Honestly, in times past, I did wonder whatever happened to NASA.
I mean, I was sure they were still out there, spending their budgets on whatever they’ve decided is the most pressing outer-space issue at the moment, but have they really done anything monumental over the last decade? Other than vaguely responding to questions wondering if we even really did go to the moon, and more specifically, why we can’t seem to figure out the math to get back, if in fact we even wanted to?
Now, I’m definitely not a scientist, and I have the predisposition to not pay attention to things I find purposely clouded, conspiracy-governed or even politically-oriented, but when pop culture keeps repeating these same issues, I’m inclined to wonder about it a bit, I can say that.
So in a decade of pretty low expectations, poor PR practices and minimal advancements that a normal person could actually understand and appreciate, NASA has apparently been working with Google vice president Vint Cerf, in regard to updating our out-of-date 1970s radio communications system used in deep space.
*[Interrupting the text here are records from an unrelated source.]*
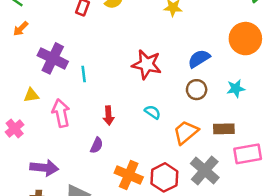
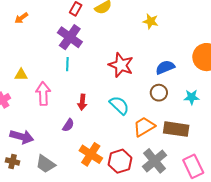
purple cross: (53, 58) -> (70, 37), moved
cyan semicircle: (153, 112) -> (119, 105), size x1.5
brown rectangle: (224, 129) -> (176, 129), size x1.4
pink rectangle: (248, 154) -> (193, 166), moved, turned 65

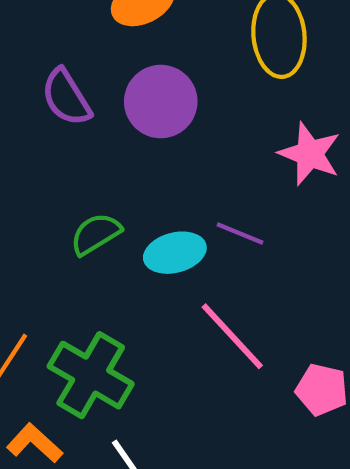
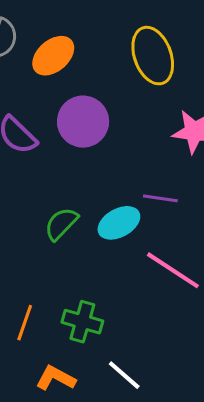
green cross: (91, 375) -> (82, 322), size x0.7

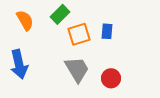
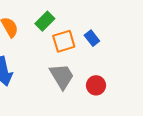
blue rectangle: (107, 31) -> (92, 38), turned -42

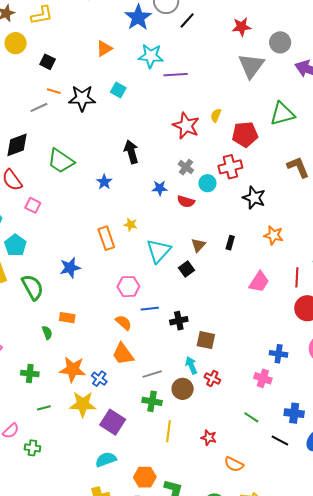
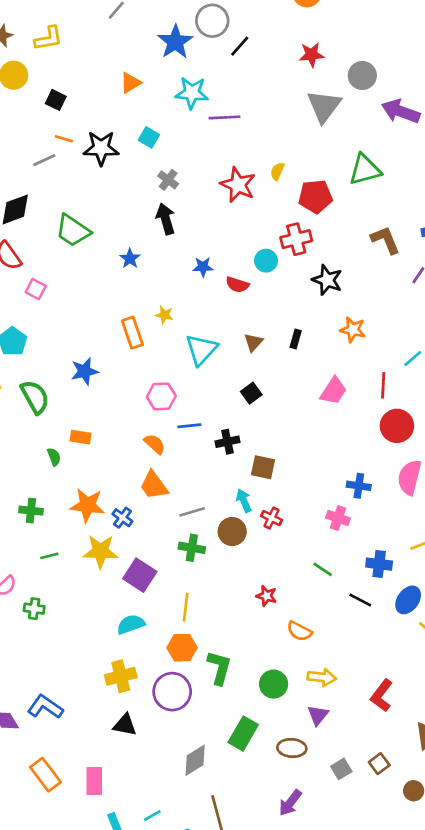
gray cross: (186, 167) -> (168, 180), moved
black square: (187, 269) -> (251, 393), moved
yellow line: (168, 431) -> (186, 607), moved

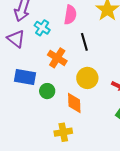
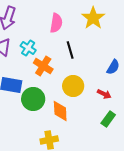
cyan cross: (42, 28) -> (28, 48), moved
green circle: (47, 91) -> (33, 99), size x1.5

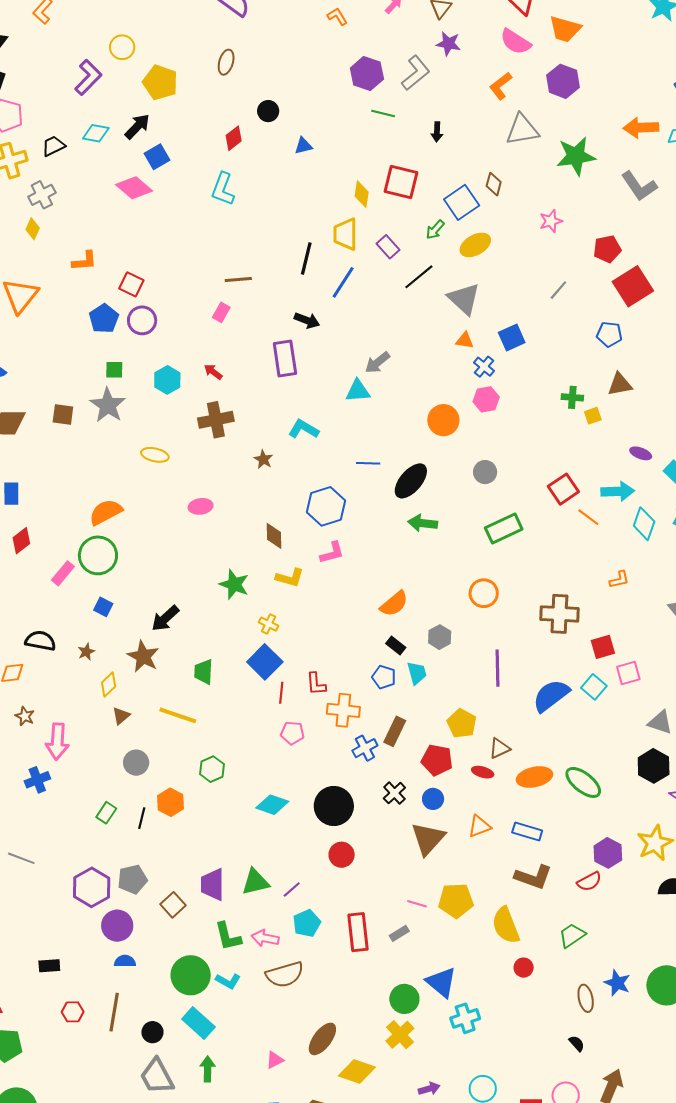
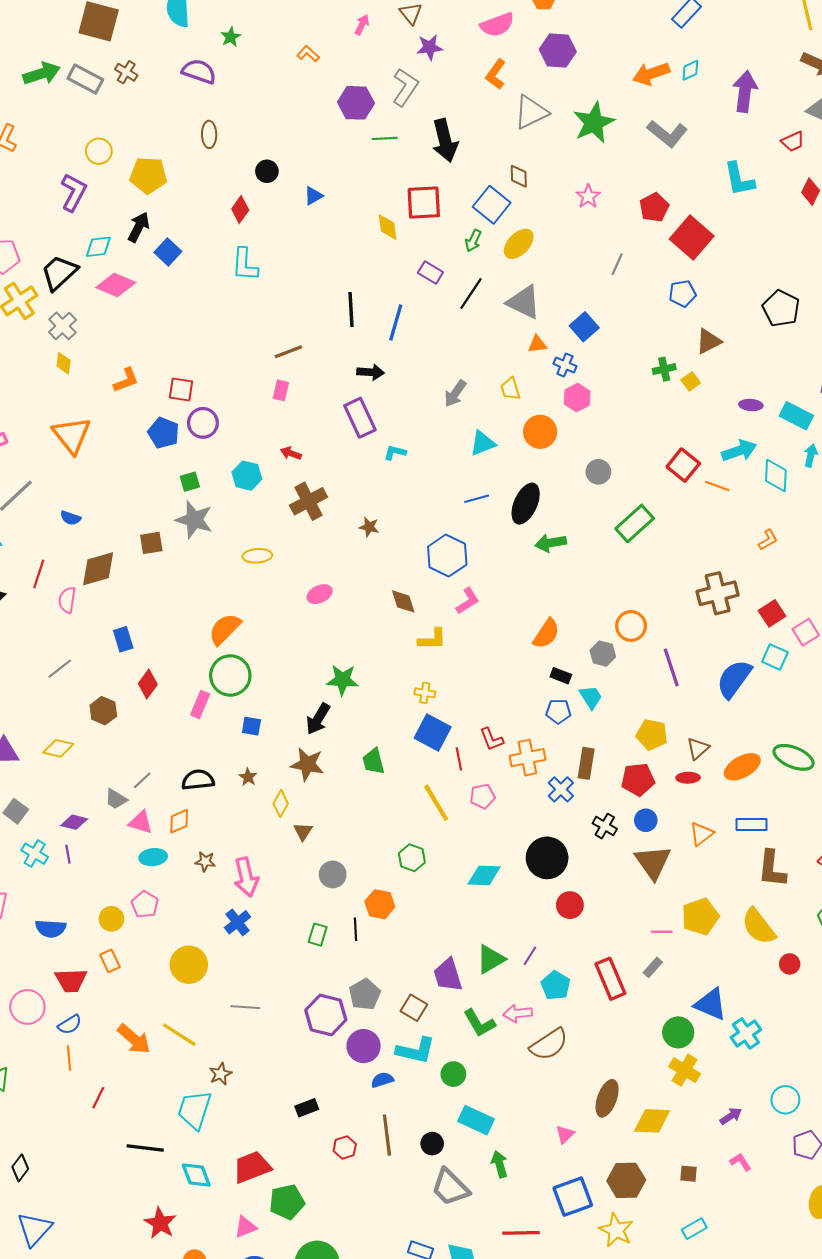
pink semicircle: (515, 42) -> (497, 25), turned -36
black arrow: (437, 132) -> (445, 141), size x2.0
black trapezoid: (53, 146) -> (59, 273), size x1.5
pink diamond: (134, 188) -> (116, 285), moved
yellow trapezoid: (345, 234) -> (510, 389), moved, size x0.7
cyan triangle: (358, 391) -> (483, 443), moved
cyan L-shape: (303, 429) -> (395, 452), moved, size x0.7
green star: (234, 584) -> (343, 680), moved
orange circle: (484, 593) -> (631, 626), moved
yellow line: (178, 715) -> (436, 803), moved, turned 57
brown L-shape: (533, 877) -> (772, 869), turned 93
green circle: (191, 975) -> (453, 1074), size x0.6
cyan L-shape: (228, 981) -> (416, 1050), moved, size x1.5

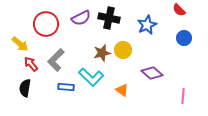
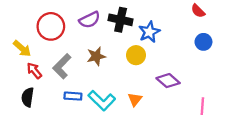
blue star: (147, 25) -> (149, 32), moved
brown star: (102, 53) -> (96, 56), moved
cyan L-shape: (91, 77) -> (102, 100), moved
orange triangle: (122, 90) -> (135, 99), turned 32

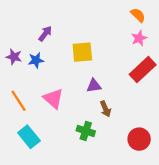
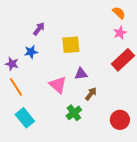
purple star: (14, 57) -> (12, 64), moved
pink triangle: (53, 99) -> (58, 85), moved
brown arrow: (105, 109) -> (91, 94), turned -120
green cross: (86, 131) -> (74, 113), turned 35

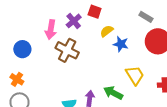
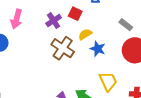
pink arrow: (51, 30) -> (16, 19), moved
brown cross: (67, 50) -> (63, 48), moved

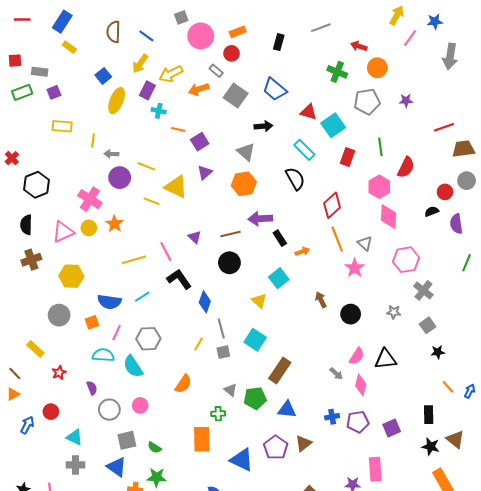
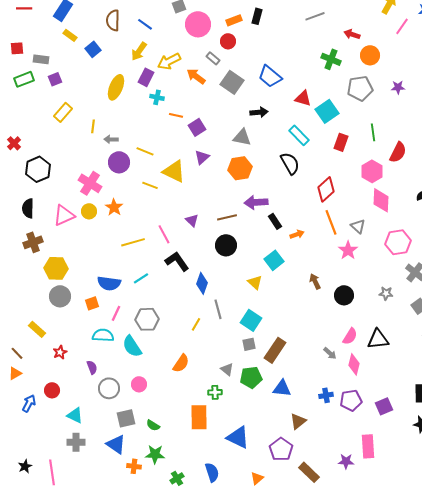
black rectangle: (279, 42) -> (257, 16), moved
blue square: (103, 76) -> (93, 49), moved
orange arrow: (199, 89) -> (196, 76), turned 54
yellow rectangle: (62, 126) -> (63, 112), turned -54
gray triangle: (246, 152) -> (242, 137), turned -30
yellow hexagon: (71, 276) -> (56, 268), moved
gray square: (223, 352) -> (249, 344), moved
purple pentagon: (276, 448) -> (281, 449), moved

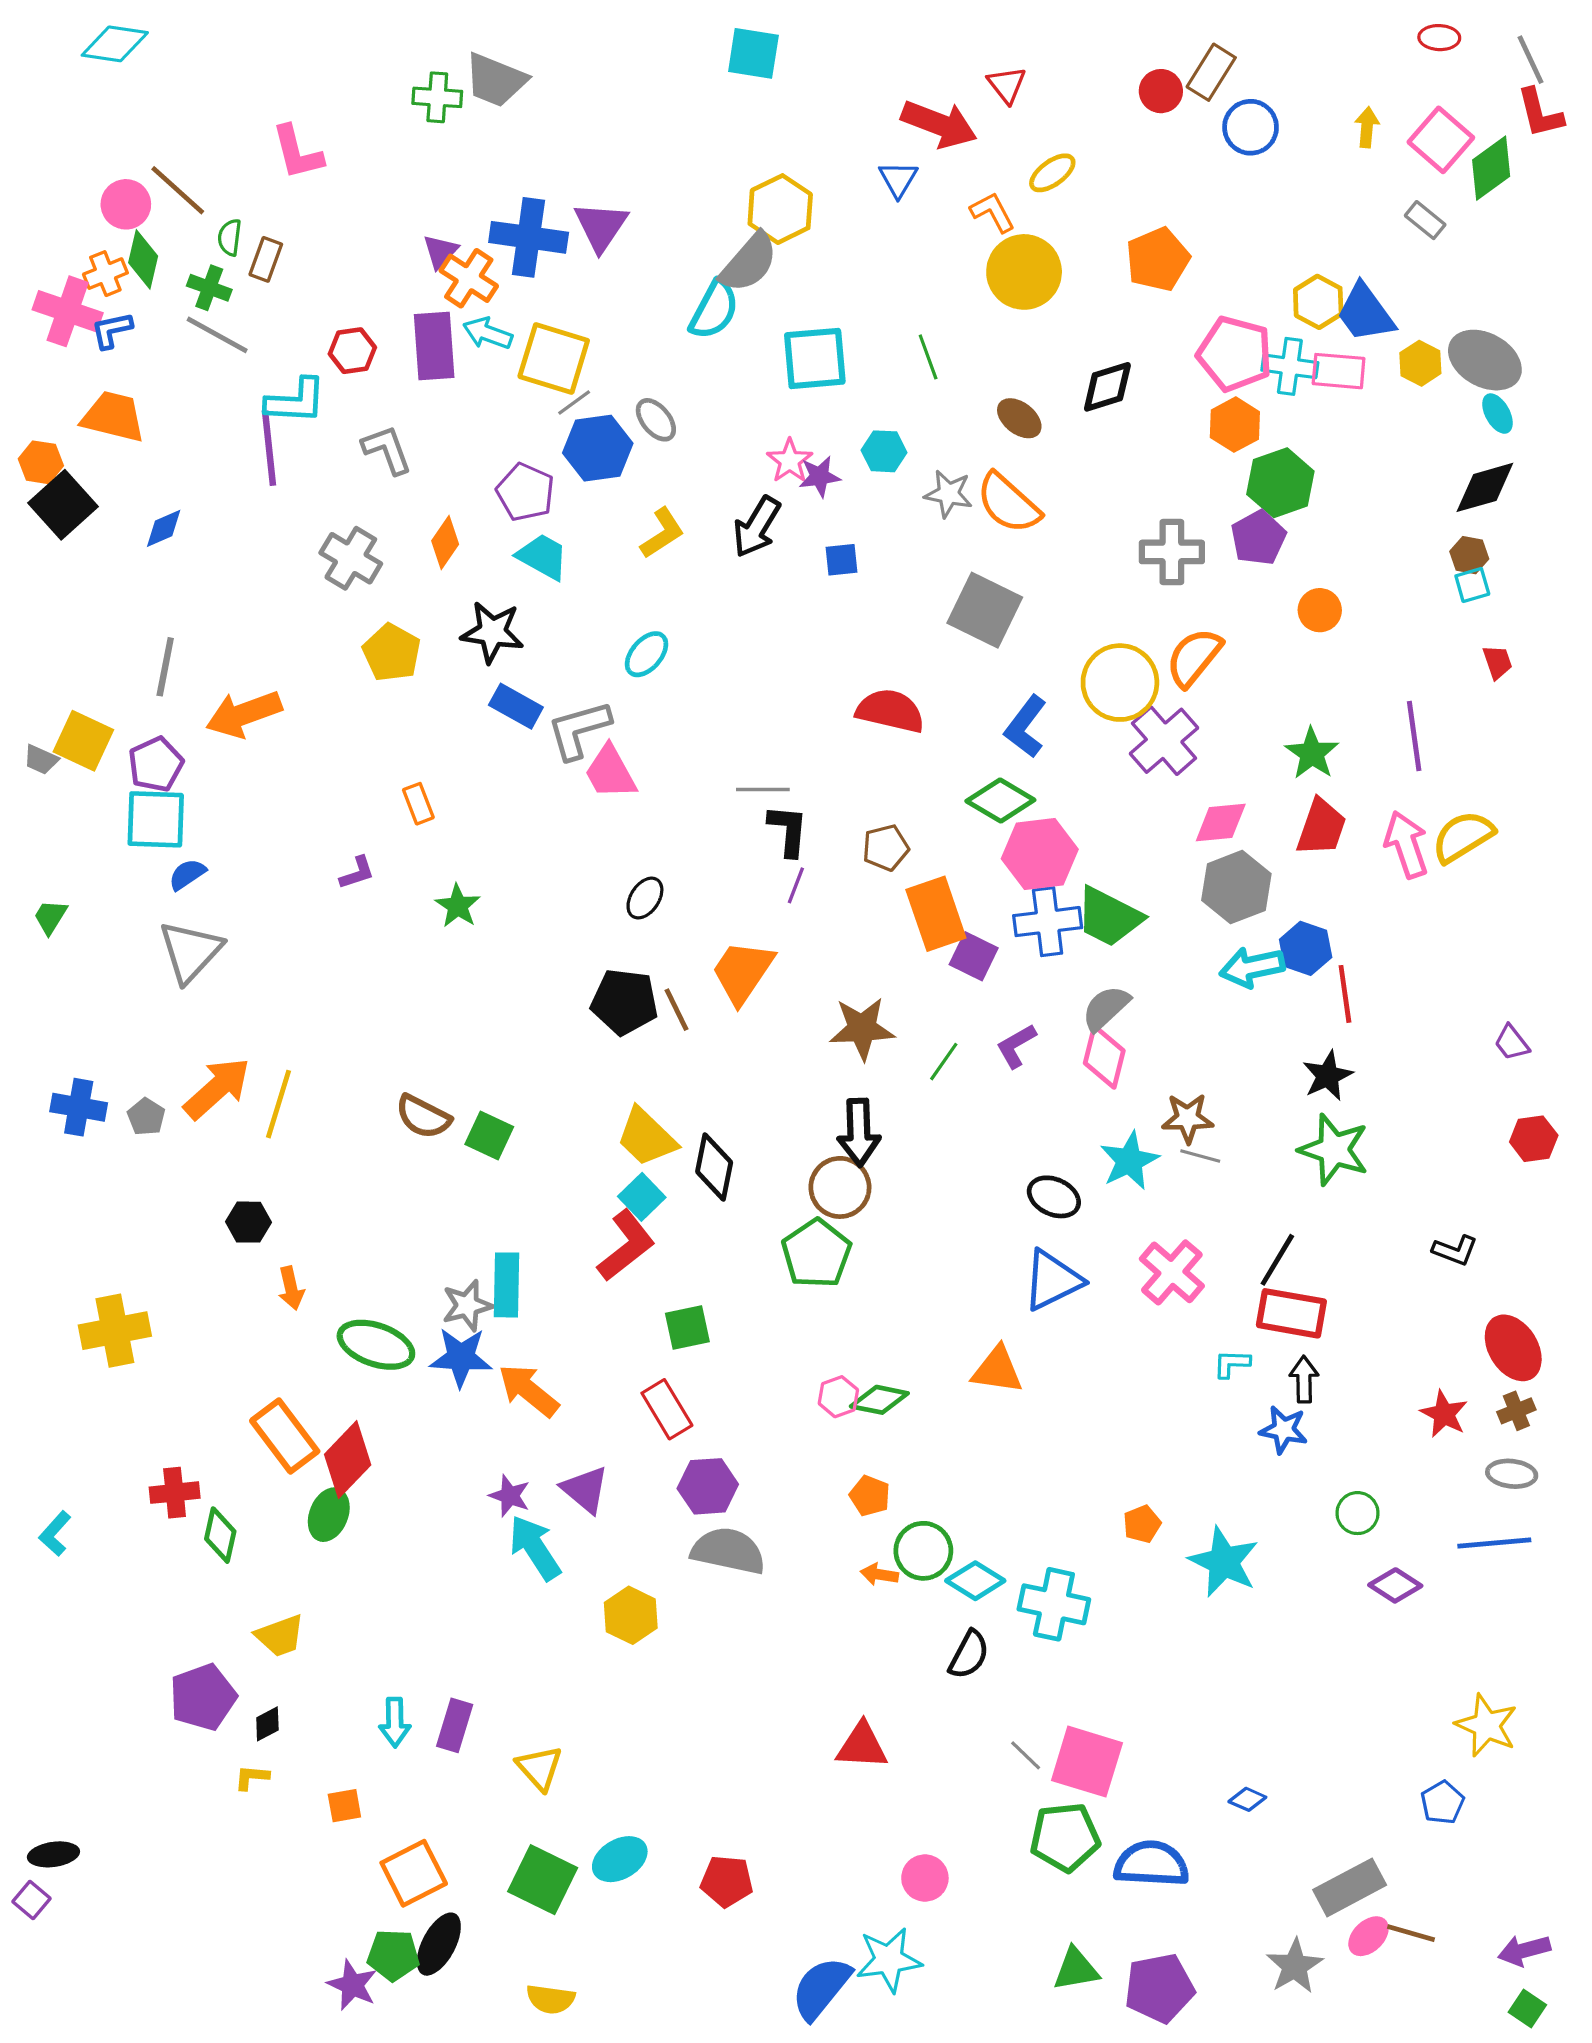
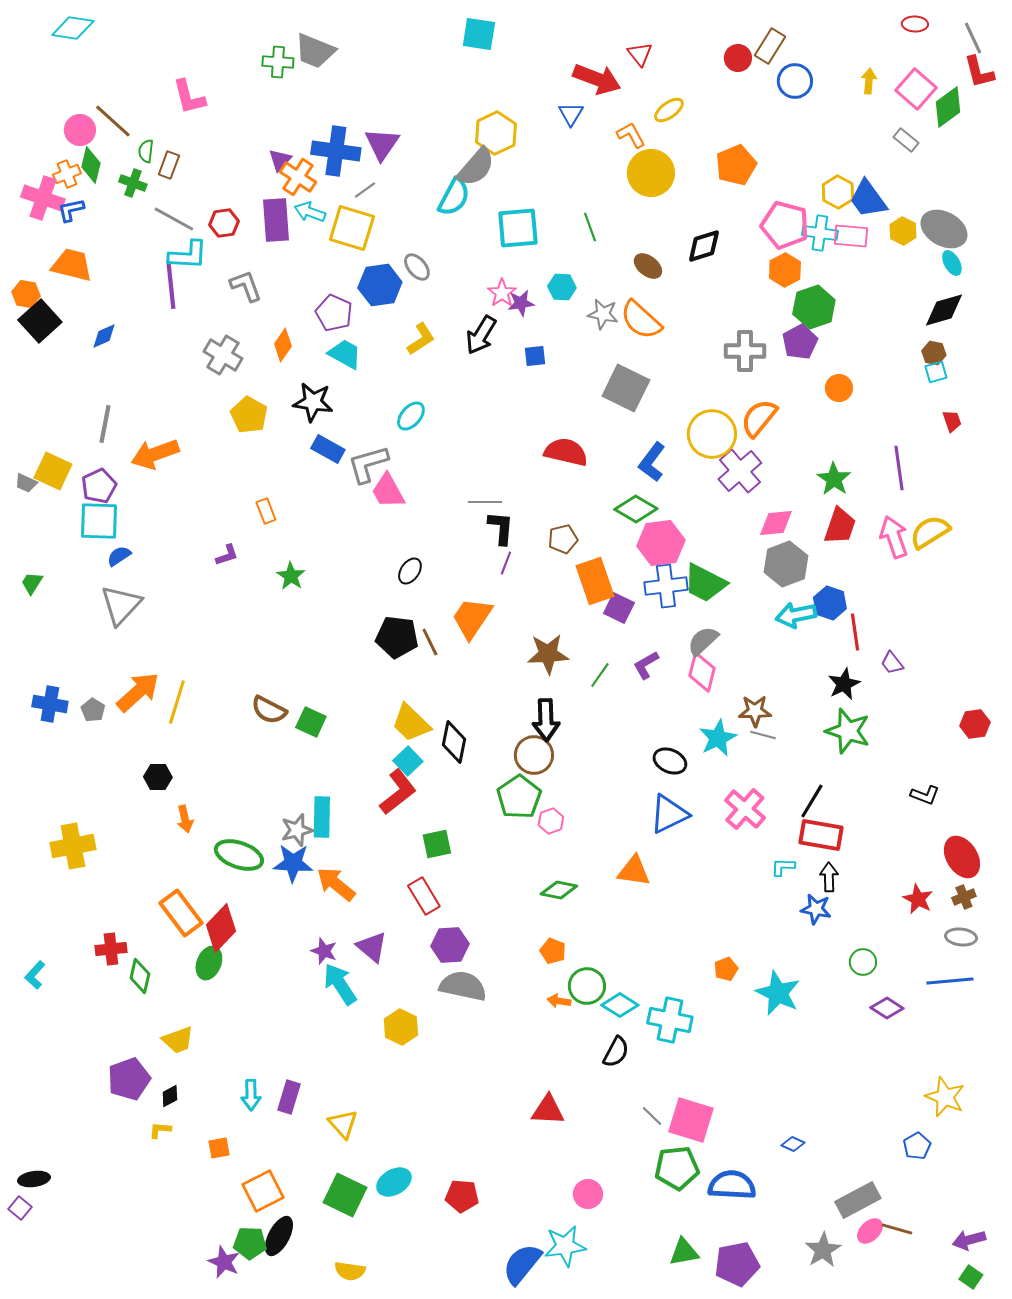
gray line: (217, 335) -> (174, 219), moved
gray line: (574, 403) -> (365, 190), moved
purple trapezoid: (1512, 1043) -> (892, 663), moved
pink hexagon: (838, 1397) -> (551, 821), moved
Current deep space radio communications are clumsy and require a team on the ground to manually direct each and every packet from point to point. With the advent of new technology, one primary concern was to alleviate the manual approach to the sending and receiving of faraway data.
Go figure. Well, you knew they had to be doing something!
Combined with vast support, experience and technology advances from the Defense Advanced Research Projects Agency (DARPA), this updating of communication is geared toward addressing technical issues in heterogeneous networks that lack continuous network connectivity, such as those operating in mobile or extreme land environments, as well as planned networks in space.
This testing of Disruption-Tolerant Networking (DTN) was the first in a series of planned demonstrations to actively work towards a solution posed by the Government Accountability Office (GAO) in 1996, where it was stated that the Deep Space Network (DSN) communicating with spacecraft beyond low Earth orbit was not well positioned to meet the demands for future space missions. The DSN then was viewed as a “deteriorating infrastructure” whose limited capacity to serve multiple missions would result in loss of scientific data which would be difficult if not impossible to replace.